The literature on the transport of water, sediment and carbon by rivers within China was reviewed. A good quality quantitative synthesis paper necessitate good quality literature searches. Our search strategy followed previous meta-analysis paper23. Peer-reviewed papers published before 2016 were searched according to related phrases or keywords like sediments, organic/inorganic carbon, particulate organic carbon/POC, dissolved organic carbon/DOC, particulate inorganic carbon/PIC, dissolved inorganic carbon/DIC, river/stream carbon flux. These phrases or keywords were thoroughly searched in multiple databases including the Web of Science, Google Scholar, Google, Science Direct, Springer and China Knowledge Resource Integrated Database (CNKI). In addition, we extracted river sediment and runoff data from the Chinese river sediment bulletin, which is compiled by the Chinese Ministry of Water Resources (available online: http://www.mwr.gov.cn/zwzc/hygb/). Relevant doctoral or master’s degree dissertations were also included to enlarge our database. We selected literature for analysis that satisfied the following criteria for analysis: (i) the study or survey was conducted in China, and the water samples were obtained from exoreic rivers; (ii) the characteristics of the studied rivers or basins were clearly provided or could be calculated; and (iii) at least one of the variables was provided, and the quality of the data was reliable. Any literature that didn’t meet these criteria was excluded. The raw data were obtained from the text or tables or extracted by digitizing figures using the GetData Graph Digitizer (version 2.25, Russian Federation). Based on these criteria, we selected 40 journal papers, 8 dissertations, and 9 sediment bulletins for inclusion in our database, and these references included 316 observations from 121 sites that cover all of the major basins in China (Fig. 1).

Figure 1

Distribution of the survey position of the basin outlet in this synthesis.

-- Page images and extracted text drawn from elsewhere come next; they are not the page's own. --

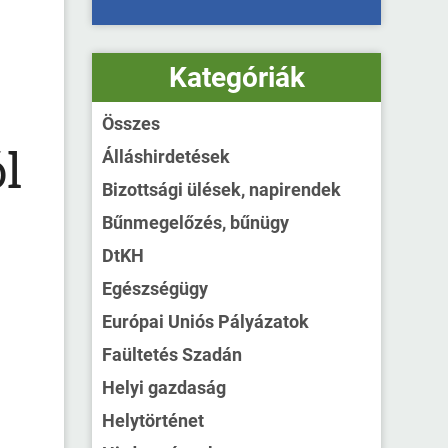
Kategóriák
Összes
l
Álláshirdetések
Bizottsági ülések, napirendek
Bűnmegelőzés, bűnügy
DtKH
Egészségügy
Európai Uniós Pályázatok
Faültetés Szadán
Helyi gazdaság
Helytörténet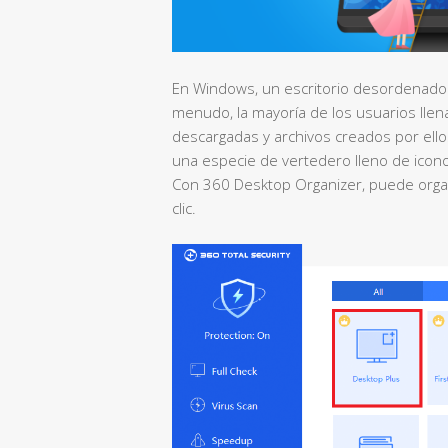
En Windows, un escritorio desordenado p
menudo, la mayoría de los usuarios llen
descargadas y archivos creados por ello
una especie de vertedero lleno de icon
Con 360 Desktop Organizer, puede organ
clic.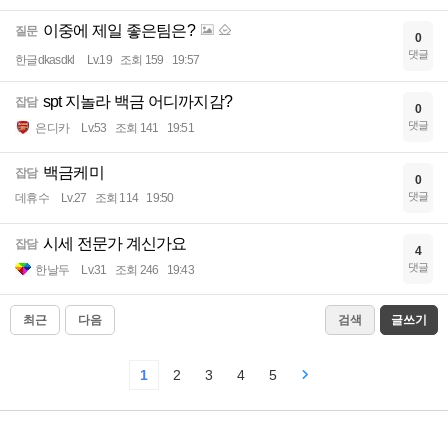
이중에 제일 좋은팀은?
질문
0
댓글
한글dkasdkl
Lv.19
조회 159
19:57
spt 지놀라 백금 어디까지감?
잡담
0
댓글
은디카
Lv.53
조회 141
19:51
백금케미
잡담
0
댓글
데휴수
Lv.27
조회 114
19:50
시세 전문가 계신가요
잡담
4
댓글
한날두
Lv.31
조회 246
19:43
최근
다음
검색
글쓰기
1
2
3
4
5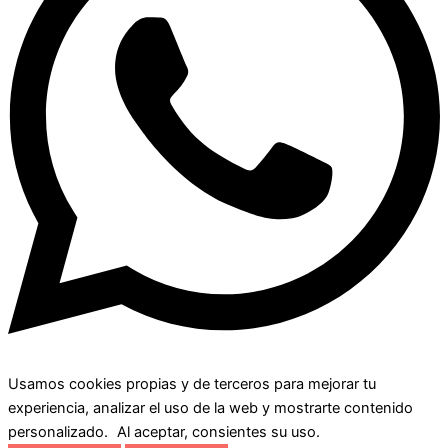
Usamos cookies propias y de terceros para mejorar tu
experiencia, analizar el uso de la web y mostrarte contenido
personalizado. Al aceptar, consientes su uso.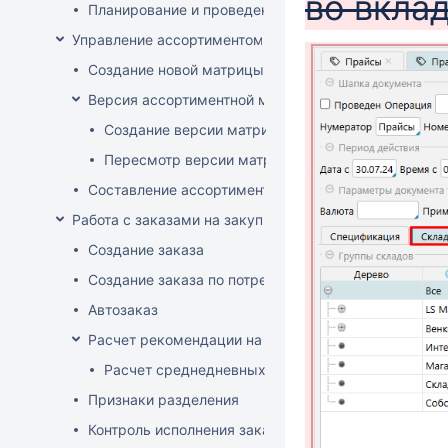
во вкла
Планирование и проведение акций
Управление ассортиментом магазинов
Создание новой матрицы
Версия ассортиментной матрицы
Создание версии матрицы
Пересмотр версии матрицы
Составление ассортимента магазина
Работа с заказами на закупку
Создание заказа
Создание заказа по потребностям
Автозаказ
Расчет рекомендации на закупку
Расчет среднедневных продаж
Признаки разделения
Контроль исполнения заказов поставщиком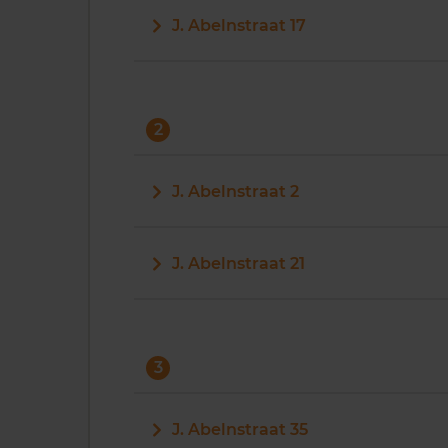
J. Abelnstraat 17
2
J. Abelnstraat 2
J. Abelnstraat 21
3
J. Abelnstraat 35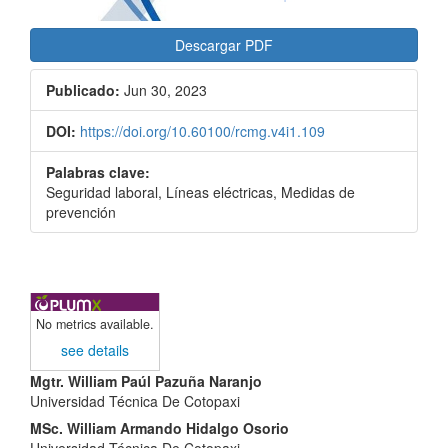
Descargar PDF
Publicado:
Jun 30, 2023
DOI:
https://doi.org/10.60100/rcmg.v4i1.109
Palabras clave:
Seguridad laboral, Líneas eléctricas, Medidas de
prevención
No metrics available.
see details
Contenido
Mgtr. William Paúl Pazuña Naranjo
Universidad Técnica De Cotopaxi
principal
MSc. William Armando Hidalgo Osorio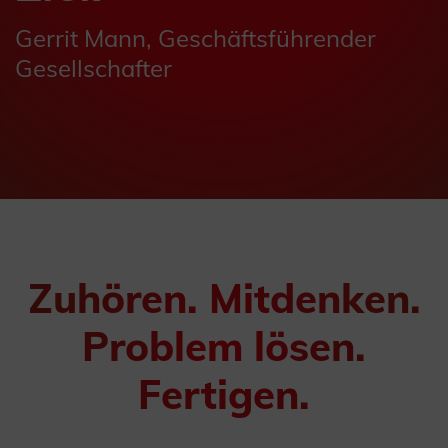
Gerrit Mann, Geschäftsführender
Gesellschafter
Zuhören. Mitdenken.
Problem lösen.
Fertigen.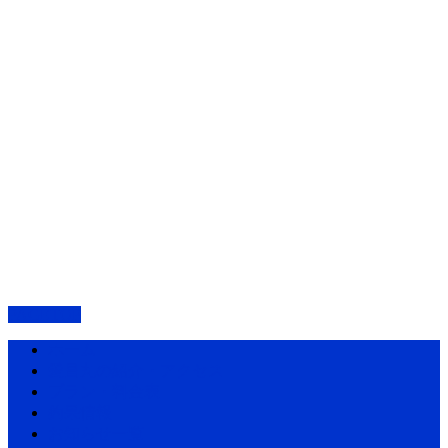
PAGETOP
ホーム
愛昌丸の紹介・アクセス
プラン・料金表
釣果情報
お知らせ一覧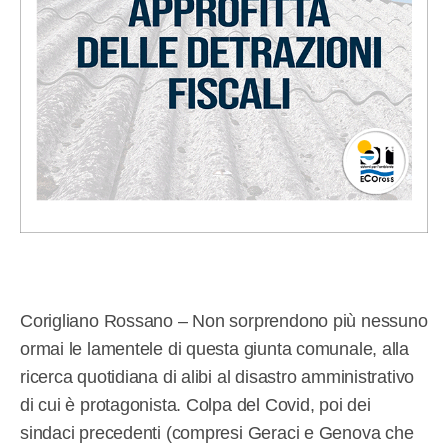
Corigliano Rossano – Non sorprendono più nessuno
ormai le lamentele di questa giunta comunale, alla
ricerca quotidiana di alibi al disastro amministrativo
di cui è protagonista. Colpa del Covid, poi dei
sindaci precedenti (compresi Geraci e Genova che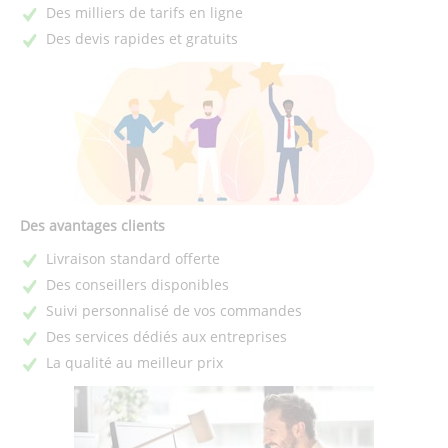
Des milliers de tarifs en ligne
Des devis rapides et gratuits
Des avantages clients
Livraison standard offerte
Des conseillers disponibles
Suivi personnalisé de vos commandes
Des services dédiés aux entreprises
La qualité au meilleur prix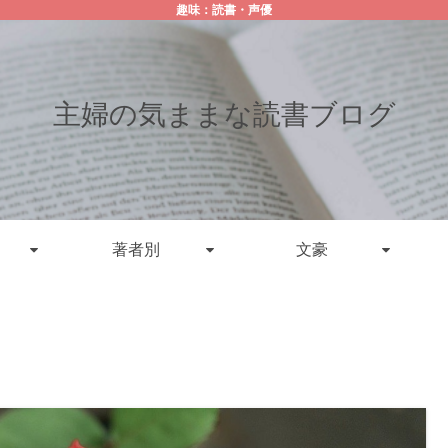
趣味：読書・声優
主婦の気ままな読書ブログ
著者別
文豪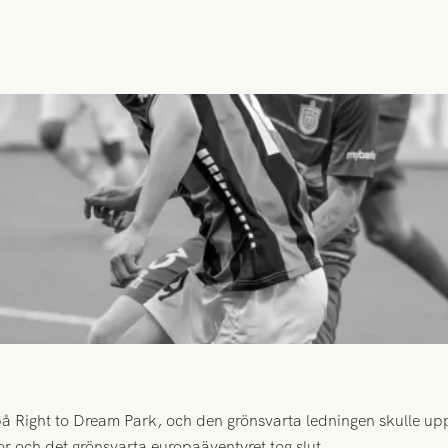
 Right to Dream Park, och den grönsvarta ledningen skulle upp
or och det grönsvarta europaäventyret tog slut.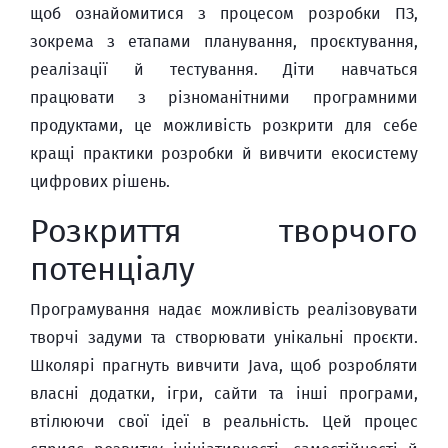
щоб ознайомитися з процесом розробки ПЗ,
зокрема з етапами планування, проєктування,
реалізації й тестування. Діти навчаться
працювати з різноманітними програмними
продуктами, це можливість розкрити для себе
кращі практики розробки й вивчити екосистему
цифрових рішень.
Розкриття творчого
потенціалу
Програмування надає можливість реалізовувати
творчі задуми та створювати унікальні проєкти.
Школярі прагнуть вивчити Java, щоб розробляти
власні додатки, ігри, сайти та інші програми,
втілюючи свої ідеї в реальність. Цей процес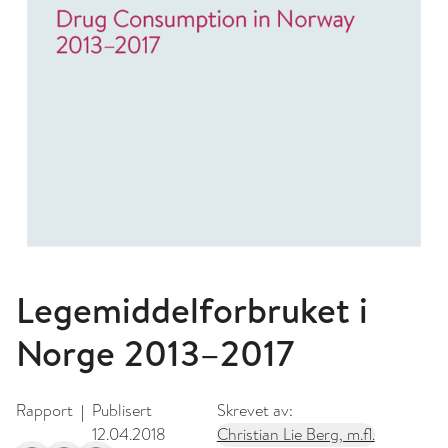
Legemiddelforbruket i
Norge 2013–2017
Rapport
Publisert
Skrevet av:
|
12.04.2018
Christian Lie Berg, m.fl.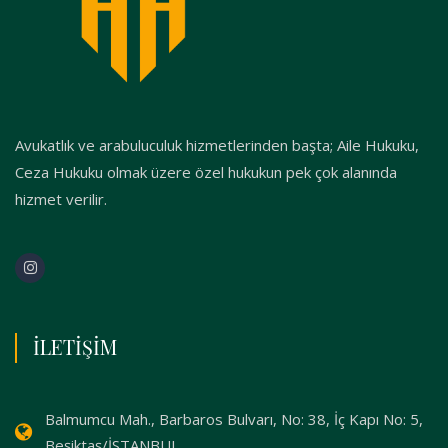
Avukatlık ve arabuluculuk hizmetlerinden başta; Aile Hukuku,
Ceza Hukuku olmak üzere özel hukukun pek çok alanında
hizmet verilir.
İLETİŞİM
Balmumcu Mah., Barbaros Bulvarı, No: 38, İç Kapı No: 5,
Beşiktaş/İSTANBUL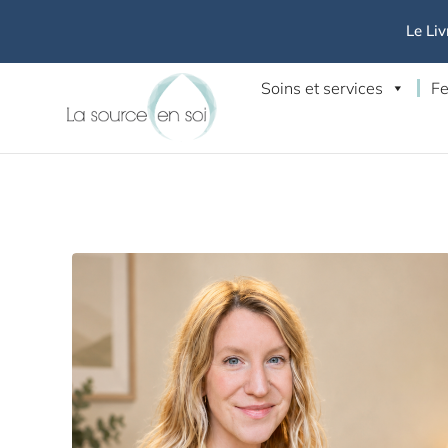
Le Liv
Soins et services
Fe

The map was generated using ArcGIS for Desktop 10.0 (http://www.esri.com/software/arcgis).

The database contained information of author(s) name, the year the literature were published, the catchment or river names, the catchment area, the location of the trials, runoff data, climate data, carbon variable(s), vegetation coverage, reservoir storage capacity index (RSCI), and soil type etc. The final compiled database included 23 control factors and carbon variables (details in Table 1). The time span for each observation varied from 1 to 61 years, with 39% of the observations occurring over the course of 1 year and 53% occurring over more than 5 years (Supplementary Figure S1). Several climate factors (e.g., MAT and MAP) were obtained from the Atlas of Physical Geography of China29 and Chinese Water Resources Bulletin (Chinese Ministry of Water Resources; available online: http://www.mwr.gov.cn/zwzc/hygb/) when this information was not provided in the selected literature. The MAP of the 1-year trial is equivalent to the total rainfall occurring within the trial year, and these data produced a more accurate analyses. The soil data (SOC, BD and CLAY) at the sites were obtained from the literature survey and the Harmonized World Soil Database30 and verified by the China Soil Survey Data31 and the Atlas of Physical Geography of China29. The total annual discharge was used to calculate runoff depth (RD). Similarly, the annual precipitation was used to calculate the runoff coefficient (Rc) when it was not provided. The reservoir storage capacity index (RSCI) is defined as the percentage of the total capacity of the reservoir divided by the annual average water discharge27. The reservoir storage capacity data obtained from the China Water Conservancy Yearbook32 when the information was not included in the selected literature.

Table 1

Description of carbon variables and natural and anthropogenic factors.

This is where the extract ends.